# from GSoC import splot

**A package providing lightweight plotting and mapping to facilitate spatial analysis with PySAL.** 

By [Stefanie Lumnitz](https://github.com/slumnitz), [Levi John Wolf](https://github.com/ljwolf), [Dani Arribal-Bel](https://github.com/darribas), [Sergio Rey](https://github.com/sjsrey), [Taylor Oshan](https://github.com/TaylorOshan) and [Joris Van den Bossche](https://github.com/jorisvandenbossche).

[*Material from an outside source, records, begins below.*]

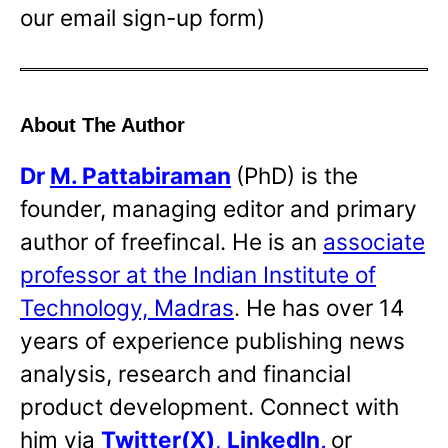
our email sign-up form)
About The Author
Dr
M. Pattabiraman
(PhD) is the
founder, managing editor and primary
author of freefincal. He is an
associate
professor at the Indian Institute of
Technology, Madras
. He has over 14
years of experience publishing news
analysis, research and financial
product development. Connect with
him via
Twitter(X)
,
LinkedIn
,
or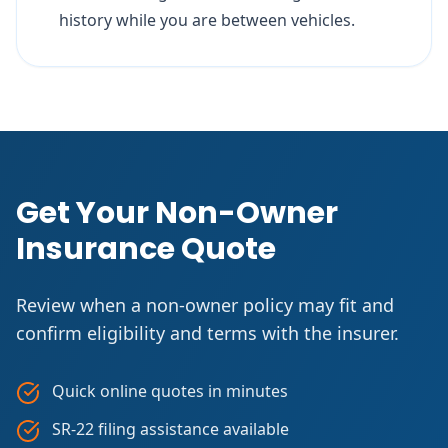
history while you are between vehicles.
Get Your Non-Owner
Insurance Quote
Review when a non-owner policy may fit and
confirm eligibility and terms with the insurer.
Quick online quotes in minutes
SR-22 filing assistance available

The primary goal of this ['Google Summer of Code 2018' project](https://github.com/pysal/pysal/wiki/GSoC-2018---Geovisualization-Module-by-Stefanie-Lumnitz) was to design and implement the visualization package `splot`. [`splot`](https://github.com/pysal/splot) connects spatial analysis done in the [Python Spatial Analysis Library](https://github.com/pysal), `PySAL`, to visualization toolkits like [`matplotlib`](https://matplotlib.org). It provides users quick access to visualize popular PySAL objects, offering different views on their spatial analysis workflows. The `splot` package facilitates the creation of both static plots ready for publication and interactive visualizations for quick iteration and spatial data exploration. The project has successfully achieved its primary goal and `splot` was first released in the [PySAL 2.0 2rc](https://github.com/pysal/pysal/releases) on [July 19 2018](https://pypi.org/project/PySAL/2.0rc2/#files).

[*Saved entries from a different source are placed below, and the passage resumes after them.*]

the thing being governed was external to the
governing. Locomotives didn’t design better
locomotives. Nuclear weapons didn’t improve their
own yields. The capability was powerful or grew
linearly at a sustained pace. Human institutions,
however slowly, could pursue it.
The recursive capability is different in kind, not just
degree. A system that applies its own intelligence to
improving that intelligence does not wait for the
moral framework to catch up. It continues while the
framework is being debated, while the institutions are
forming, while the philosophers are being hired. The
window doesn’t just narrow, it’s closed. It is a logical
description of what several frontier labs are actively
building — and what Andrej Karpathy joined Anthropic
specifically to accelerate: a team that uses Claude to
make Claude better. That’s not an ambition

While developing `splot`, the potential integration of different popular visualization packages like [`bokeh`](https://bokeh.pydata.org/en/latest/) was explored. Based on the results API decisions were made, a cooperation with [`geopandas`](http://geopandas.org) was leveraged and the outline of the project changed slightly. The project now allows `splot` to potentially grow with interactive toolkits like `bokeh` in future, but focuses the current workflow on the creation of views with a `matplotlib` and `geopandas` backend. Additionally, developing new tools helped to assess PySAL's current code base and provided the opportunity to add or tweak functionality alongside `splot`'s visualizations to create an even more userfreindly library.

This notebook provides a summary of API decisions made, functionality developed and next steps planned towards a thriving `PySAL` and `splot` community in the context of the GSoC project.


## Contents

1. API Decisions
2. New `splot` functionality for:
    * esda
    * giddy
    * libpysal
    * mapping
3. Code beyoned splot
4. Remaining Work & Next Steps
5. Community Outreach

### GitHub and project links

* [GSoC GitHub project](https://github.com/pysal/splot/projects/1)
* [merged pull requests](https://github.com/pysal/splot/pulls?q=is%3Apr+author%3Aslumnitz+is%3Aclosed)
* [unmerged pull requests](https://github.com/pysal/splot/pulls/slumnitz)
* [Gitter channel](https://gitter.im/pysal-gsoc18/Lobby)
* [Project Blog](https://blogs.python-gsoc.org/stefanie-lumnitz/author/stefanie-lumnitz/)

## API Decisions

**Challanges and Project Plan Changes**

During the first Phase of GSoC we create different visualisations in both a static version using `matplotlib` and an interactive version based on `bokeh`, using `esda.moran` objects as our first example. The original GSoC project plan proposed to design a common API for easy access to both versions, ensuring that users would be able to switch between `bokeh` and `matplotlib` backends without the need to change their code. However, after creating the `splot.esda.plot_moran` composite view, it was clear that the we would have to cut back on the advantages each backend offers in order to provide a function signature that would be identical for both versions. A common API, would for example restrict full figure design accessibility for views in `matplotlib` on one hand, and limit the interactive tools, like the`hover` tool, including the information displayed during the interactivity in the `bokeh` backend. Hence, we decided early on in GSoC to focus on `matplotlib` as the main backend.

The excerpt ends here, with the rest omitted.